As I understand it, the restriction of LLMs has nothing to do with getting poor ...

bee_rider · 2025-07-05T19:51:40 1751745100

Huh. That’s an interesting additional risk. I don’t think it is what the original commenter meant, because they were talking about catching cheaters. But it is interesting to think about…

I dunno. There generally isn’t super high security around preprint papers (lots of people just toss their own up on arxiv, after all). But, yeah, it is something that you’ve been asked to look after for somebody, which is quite important to them, so it should probably be taken pretty seriously…

I dunno. The extent to which, and the timelines for, the big proprietary LLMs to feed their prompts back into the training set, are hard to know. So, hard to guess whether this is a serious vector for leaks (and in the absence of evidence it is best to be prudent with this sort of thing and not do it). Actually, I wonder if there’s an opening for a journal to provide a review-helper LLM assistant. That way the journal could mark their LLM content however they want, and everything can be clearly spelled out in the terms and conditions.

mbreese · 2025-07-05T20:09:55 1751746195

>I don’t think it is what the original commenter meant, because they were talking about catching cheaters.
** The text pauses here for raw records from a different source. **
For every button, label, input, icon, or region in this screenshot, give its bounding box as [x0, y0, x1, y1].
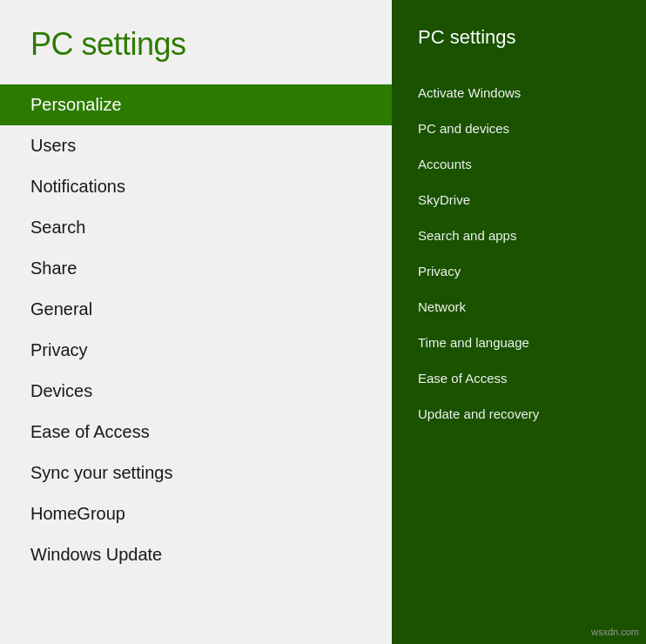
right-nav-link-9[interactable]: Update and recovery [392, 396, 646, 432]
right-nav-link-3[interactable]: SkyDrive [392, 182, 646, 218]
left-nav-link-11[interactable]: Windows Update [0, 534, 392, 575]
right-nav-item-network[interactable]: Network [392, 289, 646, 325]
left-nav-list: PersonalizeUsersNotificationsSearchShare… [0, 84, 392, 644]
left-nav-item-users[interactable]: Users [0, 125, 392, 166]
right-nav-item-activate-windows[interactable]: Activate Windows [392, 75, 646, 111]
left-nav-item-share[interactable]: Share [0, 248, 392, 289]
left-nav-link-3[interactable]: Search [0, 207, 392, 248]
right-nav-list: Activate WindowsPC and devicesAccountsSk… [392, 75, 646, 432]
left-nav-item-notifications[interactable]: Notifications [0, 166, 392, 207]
right-nav-link-0[interactable]: Activate Windows [392, 75, 646, 111]
left-nav-link-2[interactable]: Notifications [0, 166, 392, 207]
left-nav-link-1[interactable]: Users [0, 125, 392, 166]
watermark: wsxdn.com [591, 627, 639, 637]
left-nav-item-sync-your-settings[interactable]: Sync your settings [0, 453, 392, 493]
right-nav-item-search-and-apps[interactable]: Search and apps [392, 218, 646, 253]
left-nav-item-homegroup[interactable]: HomeGroup [0, 493, 392, 534]
right-nav-item-ease-of-access[interactable]: Ease of Access [392, 360, 646, 396]
left-nav-link-9[interactable]: Sync your settings [0, 453, 392, 493]
left-nav-item-general[interactable]: General [0, 289, 392, 330]
left-nav-link-5[interactable]: General [0, 289, 392, 330]
right-nav-item-pc-and-devices[interactable]: PC and devices [392, 111, 646, 146]
right-panel-title: PC settings [392, 26, 646, 75]
right-panel: PC settings Activate WindowsPC and devic… [392, 0, 646, 644]
left-nav-link-10[interactable]: HomeGroup [0, 493, 392, 534]
right-nav-link-2[interactable]: Accounts [392, 146, 646, 182]
left-panel: PC settings PersonalizeUsersNotification… [0, 0, 392, 644]
right-nav-link-5[interactable]: Privacy [392, 253, 646, 289]
right-nav-item-update-and-recovery[interactable]: Update and recovery [392, 396, 646, 432]
right-nav-item-skydrive[interactable]: SkyDrive [392, 182, 646, 218]
left-nav-link-6[interactable]: Privacy [0, 330, 392, 371]
right-nav-link-4[interactable]: Search and apps [392, 218, 646, 253]
left-nav-item-ease-of-access[interactable]: Ease of Access [0, 412, 392, 453]
right-nav-link-6[interactable]: Network [392, 289, 646, 325]
left-nav-item-privacy[interactable]: Privacy [0, 330, 392, 371]
left-nav-item-search[interactable]: Search [0, 207, 392, 248]
left-nav-link-0[interactable]: Personalize [0, 84, 392, 125]
left-nav-link-4[interactable]: Share [0, 248, 392, 289]
right-nav-link-8[interactable]: Ease of Access [392, 360, 646, 396]
app-title: PC settings [0, 0, 392, 84]
left-nav-link-8[interactable]: Ease of Access [0, 412, 392, 453]
right-nav-item-accounts[interactable]: Accounts [392, 146, 646, 182]
right-nav-link-7[interactable]: Time and language [392, 325, 646, 360]
right-nav-item-time-and-language[interactable]: Time and language [392, 325, 646, 360]
left-nav-item-devices[interactable]: Devices [0, 371, 392, 412]
left-nav-item-personalize[interactable]: Personalize [0, 84, 392, 125]
left-nav-item-windows-update[interactable]: Windows Update [0, 534, 392, 575]
left-nav-link-7[interactable]: Devices [0, 371, 392, 412]
right-nav-link-1[interactable]: PC and devices [392, 111, 646, 146]
right-nav-item-privacy[interactable]: Privacy [392, 253, 646, 289]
That's why I mentioned it. Worrying about training on the submitted paper is not the first thing I'd think of either.

When I've reviewed papers recently (cancer biology), this was the main concern from the journal. Or at least, this was my impression of the journal's concern. I'm sure they want to avoid exclusively AI processed reviews. In fact, that may be the real concern, but it might be easier to get compliance if you pitch this as the reason. Also, authors can get skittish when it comes to new technology that not everyone understands or uses. Having a blanket ban on LLMs could make it more likley to get submissions.

baxtr · 2025-07-05T19:29:27 1751743767

I don’t think that’s how LLMs work. If that was the case anyone could feed them false info eg for propaganda purposes…

bee_rider · 2025-07-05T19:58:47 1751745527

Of course, LLMs have training and inference stages clearly split out. So I don’t think prompts are immediately integrated into the model. And, it would be pretty weird if there was some sort of shared context where that all the prompts got put into, because it would grow to some absurdly massive size.

But, I also expect that eventually every prompt is going to be a candidate for being added into the training set, for some future version of the model (when using a hosted, proprietary model that just sends your prompts off to some company’s servers, that is).

coliveira · 2025-07-05T20:21:41 1751746901

That's nonsense. I can spend the whole day creating false papers on AI, then feeding it back to another AI to check its "quality". Is this making the paper to be "remembered" by AI? If yes, then we have deeper problems and we shouldn't be using AI to do anything related to science.

mbreese · 2025-07-05T20:58:36 1751749116

The key option in ChatGPT is under Data controls.

"Improve the model for everyone - Allow your content to be used to train our models, which makes ChatGPT better for you and everyone who uses it."

It's this option that gives people pause.

convolvatron · 2025-07-05T21:24:51 1751750691

not that fact that a 4 year old on LSD is deciding what qualifies as good science?

bee_rider · 2025-07-05T21:36:35 1751751395

I think he means WRT the leaking issue that we were discussing.

If someone is just, like, working chatGPT up to automatically review papers, or using Grok to automatically review grants with minimal human intervention, that’d obviously be a totally nuts thing to do. But who would do such a thing, right?